With our previous immunohistochemical data (Andujar et al. 1988), these data support the idea that the amplification of the synthesis of type I and type I trimer collagens is a significant step in the odontoblast differentiation process.
Earlier biochemical investigations have demonstrated the existence of a trimer of type I collagen in normal embryonic chick tendons and bone calvaria. This is a form that is less frequent in adult tissues (Jimenez et al. 1977). It has been shown also that adult odontoblasts in vivo or in organ culture, synthesize collagen type I trimer (Munksgaard et al. 1978; Sodek and Mandell, 1982). The use of calibrated probes with very similar size to the non repeated domain of collagen alpha 1 and alpha 2 chains (1.5 and 1.6 kb respectively) and of identical specific radioactivity, allowed us to study the relative cellular pool of pro-alpha 1(1) and pro-alpha 2(1) mRNAs. In particular, we found that postnatal odontoblasts displayed similar cell concentrations of the two type I collagen mRNAs species. If postnatal odontoblasts are to synthesize collagen type I trimer, then translational and/or post-translational mechanisms should be involved in producing a higher ratio of alpha 1 to alpha 2 chains, but future studies will be needed to clarify this point.

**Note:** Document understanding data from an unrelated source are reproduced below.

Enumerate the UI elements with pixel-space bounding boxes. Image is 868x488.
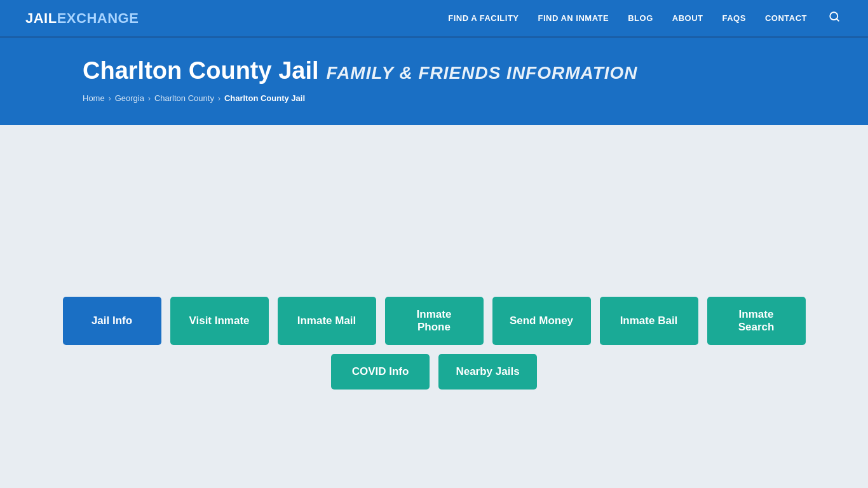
page-title: Charlton County Jail FAMILY & FRIENDS IN… [83, 57, 785, 85]
breadcrumb-sep-2: › [148, 94, 151, 103]
site-header: JAIL EXCHANGE FIND A FACILITY FIND AN IN… [0, 0, 868, 38]
inmate-bail-button[interactable]: Inmate Bail [600, 297, 698, 345]
breadcrumb-sep-3: › [218, 94, 220, 103]
nav-about[interactable]: ABOUT [672, 13, 703, 23]
page-title-sub: FAMILY & FRIENDS INFORMATION [327, 63, 638, 83]
covid-info-button[interactable]: COVID Info [331, 354, 430, 390]
jail-info-button[interactable]: Jail Info [63, 297, 161, 345]
nav-blog[interactable]: BLOG [628, 13, 653, 23]
page-title-main: Charlton County Jail [83, 57, 319, 85]
main-content: Jail Info Visit Inmate Inmate Mail Inmat… [0, 125, 868, 443]
breadcrumb-current: Charlton County Jail [224, 93, 305, 103]
visit-inmate-button[interactable]: Visit Inmate [170, 297, 269, 345]
nav-contact[interactable]: CONTACT [765, 13, 807, 23]
send-money-button[interactable]: Send Money [492, 297, 591, 345]
inmate-phone-button[interactable]: Inmate Phone [385, 297, 484, 345]
breadcrumb-charlton-county[interactable]: Charlton County [154, 93, 214, 103]
inmate-search-button[interactable]: Inmate Search [707, 297, 806, 345]
logo-jail: JAIL [25, 10, 57, 27]
site-logo[interactable]: JAIL EXCHANGE [25, 10, 139, 27]
breadcrumb-home[interactable]: Home [83, 93, 105, 103]
logo-exchange: EXCHANGE [57, 10, 139, 27]
nav-find-inmate[interactable]: FIND AN INMATE [538, 13, 609, 23]
svg-line-1 [836, 18, 838, 20]
main-nav: FIND A FACILITY FIND AN INMATE BLOG ABOU… [448, 8, 843, 28]
breadcrumb-georgia[interactable]: Georgia [115, 93, 144, 103]
breadcrumb-sep-1: › [109, 94, 111, 103]
button-row-1: Jail Info Visit Inmate Inmate Mail Inmat… [63, 297, 806, 345]
breadcrumb: Home › Georgia › Charlton County › Charl… [83, 93, 785, 103]
nav-find-facility[interactable]: FIND A FACILITY [448, 13, 519, 23]
nearby-jails-button[interactable]: Nearby Jails [438, 354, 537, 390]
navigation-buttons: Jail Info Visit Inmate Inmate Mail Inmat… [83, 297, 785, 390]
inmate-mail-button[interactable]: Inmate Mail [278, 297, 376, 345]
button-row-2: COVID Info Nearby Jails [331, 354, 537, 390]
search-icon-button[interactable] [826, 8, 843, 28]
hero-section: Charlton County Jail FAMILY & FRIENDS IN… [0, 38, 868, 125]
nav-faqs[interactable]: FAQs [722, 13, 746, 23]
search-icon [829, 11, 840, 22]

Recently, functional differences have been reported between crown and root odontoblasts in terms of the quantity and quality of the phosphoproteins synthesized (Steinfort et al. 1989). The lower levels of pro-alpha 1(1) and pro-alpha 2(1) collagen mRNAs detected within the root odontoblasts may be interpreted as an additional phenotype characteristic of these cells. The high amounts of type I collagen mRNAs and the absence of type III collagen mRNAs in the osteoblasts confirm the metabolic activity of these cells as demonstrated elsewhere (Sandberg and Vuorio, 1987; Sandberg et al. 1988 and, 1989; Gerstenfeld et al. 1989).
The patterns of distribution of type I and type III collagen mRNAs within the various types of mesenchymal tissues studied agree with our previous intracellular immunolabeling analysis of the different collagen molecules (Andujar et al. 1988). Moreover, the absence of type III collagen mRNAs in odontoblasts strongly suggests that the corresponding gene is repressed and confirms a previous supposition that type III collagen synthesis does not occur during the odontoblast differentiation process (Andujar et al. 1988). Taken together, our data strengthen the idea for a specific transcriptional control of collagen genes in odontoblasts, which would be in agreement with previous observations on mutated pro-alpha 1(1) collagen gene expression in these cells (Kratochwil et al. 1989; Schwarz et al. 1990).
In summary, the mouse molar tooth development may constitute a suitable biological system to investigate expression of the genes coding for the extracellular matrix components for which tissue-specific controls and independent mechanisms for development exist.
We are thankful to Dr Francesco Ramirez for critically reading the manuscript and for the gift of the type I collagen probes, and to Dr Eero Vuorio for providing the type III collagen probe. We also thank Dr Roland Ouazana for helpful discussions and Catherine Souchier who introduced us to quantitative analyses.